▸ **Exercise details**: Your copy should match the entries below exactly, apart from the images.

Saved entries
****************

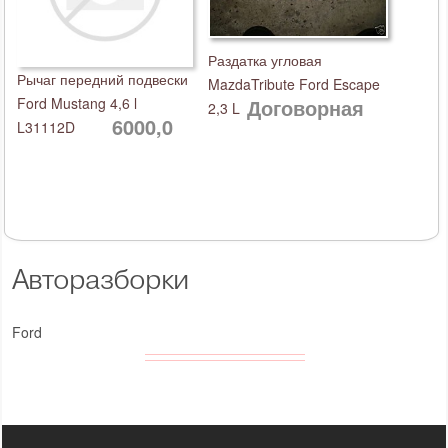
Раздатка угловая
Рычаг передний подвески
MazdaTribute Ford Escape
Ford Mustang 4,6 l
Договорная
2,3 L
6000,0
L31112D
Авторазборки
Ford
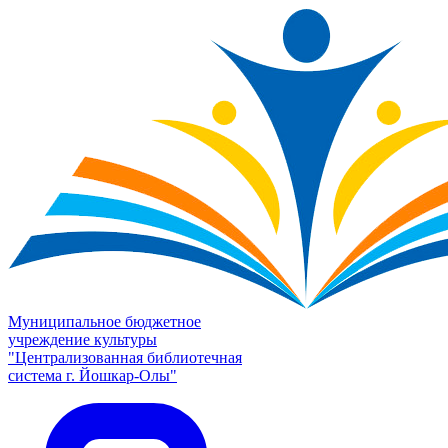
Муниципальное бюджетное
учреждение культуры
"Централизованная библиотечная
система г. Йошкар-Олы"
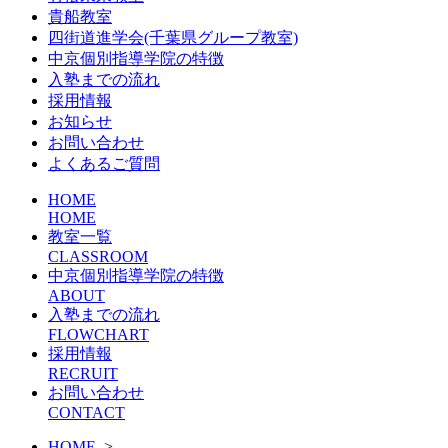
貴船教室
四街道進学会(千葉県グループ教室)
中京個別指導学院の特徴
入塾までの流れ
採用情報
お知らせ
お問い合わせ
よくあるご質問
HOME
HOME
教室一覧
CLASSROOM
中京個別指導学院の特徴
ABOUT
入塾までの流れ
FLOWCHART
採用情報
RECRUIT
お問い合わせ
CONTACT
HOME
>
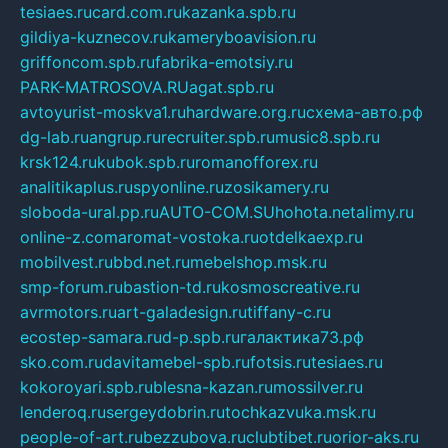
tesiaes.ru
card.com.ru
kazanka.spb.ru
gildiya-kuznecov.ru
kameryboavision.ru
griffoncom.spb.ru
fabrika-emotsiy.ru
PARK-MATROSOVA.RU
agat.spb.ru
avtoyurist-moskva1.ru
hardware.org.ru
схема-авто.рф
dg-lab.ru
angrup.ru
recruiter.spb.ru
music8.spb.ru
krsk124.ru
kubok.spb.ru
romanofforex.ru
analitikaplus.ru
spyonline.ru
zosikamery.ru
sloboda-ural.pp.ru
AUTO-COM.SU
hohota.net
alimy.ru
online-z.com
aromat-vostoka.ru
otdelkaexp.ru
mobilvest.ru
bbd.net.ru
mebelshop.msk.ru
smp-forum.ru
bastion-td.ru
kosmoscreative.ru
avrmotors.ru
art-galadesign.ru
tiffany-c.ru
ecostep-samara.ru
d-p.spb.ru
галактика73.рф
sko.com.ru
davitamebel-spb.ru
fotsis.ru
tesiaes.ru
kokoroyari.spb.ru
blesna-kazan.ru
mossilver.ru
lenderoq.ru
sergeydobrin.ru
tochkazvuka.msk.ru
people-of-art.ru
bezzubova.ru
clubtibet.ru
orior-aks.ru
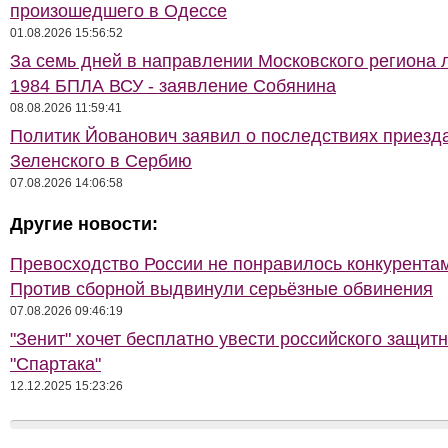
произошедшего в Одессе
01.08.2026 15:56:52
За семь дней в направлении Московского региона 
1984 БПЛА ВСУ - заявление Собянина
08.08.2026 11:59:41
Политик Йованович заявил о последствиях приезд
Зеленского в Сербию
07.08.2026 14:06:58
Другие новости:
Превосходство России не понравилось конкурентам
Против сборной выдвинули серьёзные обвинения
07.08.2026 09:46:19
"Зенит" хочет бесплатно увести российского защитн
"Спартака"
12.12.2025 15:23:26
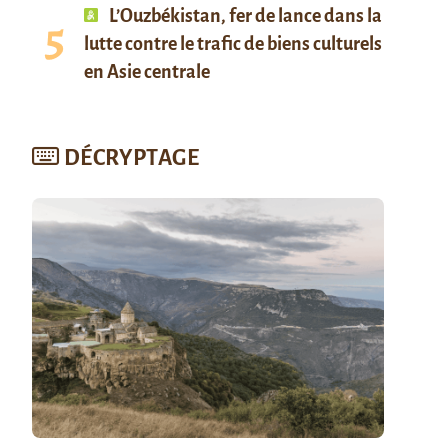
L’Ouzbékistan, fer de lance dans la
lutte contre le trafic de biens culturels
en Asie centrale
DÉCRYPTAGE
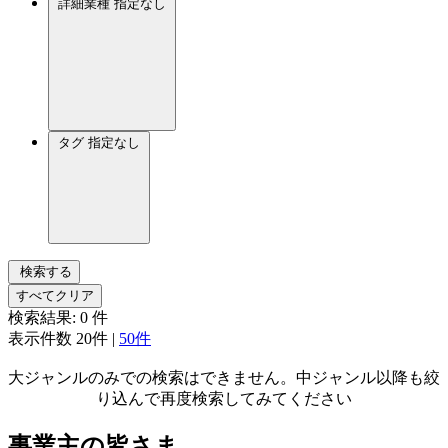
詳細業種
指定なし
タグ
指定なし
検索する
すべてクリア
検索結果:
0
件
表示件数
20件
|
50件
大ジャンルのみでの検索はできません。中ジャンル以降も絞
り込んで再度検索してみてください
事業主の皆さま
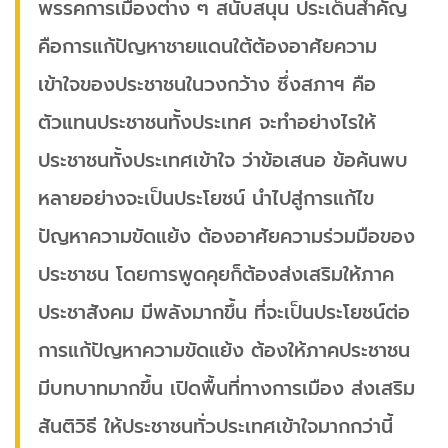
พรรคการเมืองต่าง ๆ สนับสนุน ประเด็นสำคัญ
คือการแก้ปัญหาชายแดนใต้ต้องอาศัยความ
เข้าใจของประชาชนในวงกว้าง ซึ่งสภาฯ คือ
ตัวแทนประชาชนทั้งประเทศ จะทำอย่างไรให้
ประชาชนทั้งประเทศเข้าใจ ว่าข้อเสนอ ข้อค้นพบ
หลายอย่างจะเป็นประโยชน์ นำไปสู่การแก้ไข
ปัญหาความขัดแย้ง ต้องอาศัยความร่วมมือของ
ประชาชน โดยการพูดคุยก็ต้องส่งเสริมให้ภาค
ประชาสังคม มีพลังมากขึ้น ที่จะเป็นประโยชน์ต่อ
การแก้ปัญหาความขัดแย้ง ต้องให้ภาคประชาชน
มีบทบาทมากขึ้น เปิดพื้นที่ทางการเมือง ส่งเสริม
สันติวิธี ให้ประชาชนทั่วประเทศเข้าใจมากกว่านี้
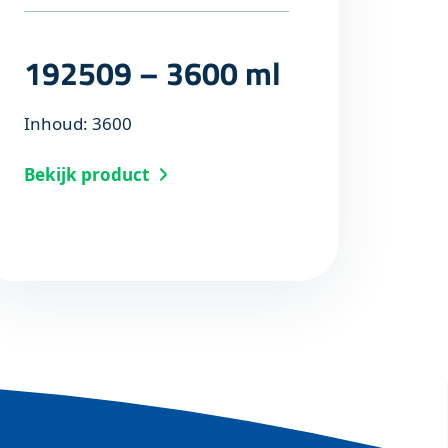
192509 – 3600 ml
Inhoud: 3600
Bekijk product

****************

▸ **Result below**:
Раздатка угловая
Рычаг передний подвески
MazdaTribute Ford Escape
Ford Mustang 4,6 l
Договорная
2,3 L
6000,0
L31112D
Авторазборки
Ford
Муниципальное бюджетное
учреждение культуры
"Централизованная библиотечная
система г. Йошкар-Олы"
貴船教室
四街道進学会(千葉県グループ教室)
中京個別指導学院の特徴
入塾までの流れ
採用情報
お知らせ
お問い合わせ
よくあるご質問
HOME
HOME
教室一覧
CLASSROOM
中京個別指導学院の特徴
ABOUT
入塾までの流れ
FLOWCHART
採用情報
RECRUIT
お問い合わせ
CONTACT
HOME
>
tesiaes.ru
card.com.ru
kazanka.spb.ru
gildiya-kuznecov.ru
kameryboavision.ru
griffoncom.spb.ru
fabrika-emotsiy.ru
PARK-MATROSOVA.RU
agat.spb.ru
avtoyurist-moskva1.ru
hardware.org.ru
схема-авто.рф
dg-lab.ru
angrup.ru
recruiter.spb.ru
music8.spb.ru
krsk124.ru
kubok.spb.ru
romanofforex.ru
analitikaplus.ru
spyonline.ru
zosikamery.ru
sloboda-ural.pp.ru
AUTO-COM.SU
hohota.net
alimy.ru
online-z.com
aromat-vostoka.ru
otdelkaexp.ru
mobilvest.ru
bbd.net.ru
mebelshop.msk.ru
smp-forum.ru
bastion-td.ru
kosmoscreative.ru
avrmotors.ru
art-galadesign.ru
tiffany-c.ru
ecostep-samara.ru
d-p.spb.ru
галактика73.рф
sko.com.ru
davitamebel-spb.ru
fotsis.ru
tesiaes.ru
kokoroyari.spb.ru
blesna-kazan.ru
mossilver.ru
lenderoq.ru
sergeydobrin.ru
tochkazvuka.msk.ru
people-of-art.ru
bezzubova.ru
clubtibet.ru
orior-aks.ru
произошедшего в Одессе
01.08.2026 15:56:52
За семь дней в направлении Московского региона 
1984 БПЛА ВСУ - заявление Собянина
08.08.2026 11:59:41
Политик Йованович заявил о последствиях приезд
Зеленского в Сербию
07.08.2026 14:06:58
Другие новости:
Превосходство России не понравилось конкурентам
Против сборной выдвинули серьёзные обвинения
07.08.2026 09:46:19
"Зенит" хочет бесплатно увести российского защитн
"Спартака"
12.12.2025 15:23:26
L’Ouzbékistan, fer de lance dans la
lutte contre le trafic de biens culturels
en Asie centrale
DÉCRYPTAGE
詳細業種
指定なし
タグ
指定なし
検索する
すべてクリア
検索結果:
0
件
表示件数
20件
|
50件
大ジャンルのみでの検索はできません。中ジャンル以降も絞
り込んで再度検索してみてください
事業主の皆さま
พรรคการเมืองต่าง ๆ สนับสนุน ประเด็นสำคัญ
คือการแก้ปัญหาชายแดนใต้ต้องอาศัยความ
เข้าใจของประชาชนในวงกว้าง ซึ่งสภาฯ คือ
ตัวแทนประชาชนทั้งประเทศ จะทำอย่างไรให้
ประชาชนทั้งประเทศเข้าใจ ว่าข้อเสนอ ข้อค้นพบ
หลายอย่างจะเป็นประโยชน์ นำไปสู่การแก้ไข
ปัญหาความขัดแย้ง ต้องอาศัยความร่วมมือของ
ประชาชน โดยการพูดคุยก็ต้องส่งเสริมให้ภาค
ประชาสังคม มีพลังมากขึ้น ที่จะเป็นประโยชน์ต่อ
การแก้ปัญหาความขัดแย้ง ต้องให้ภาคประชาชน
มีบทบาทมากขึ้น เปิดพื้นที่ทางการเมือง ส่งเสริม
สันติวิธี ให้ประชาชนทั่วประเทศเข้าใจมากกว่านี้
192509 – 3600 ml
Inhoud: 3600
Bekijk product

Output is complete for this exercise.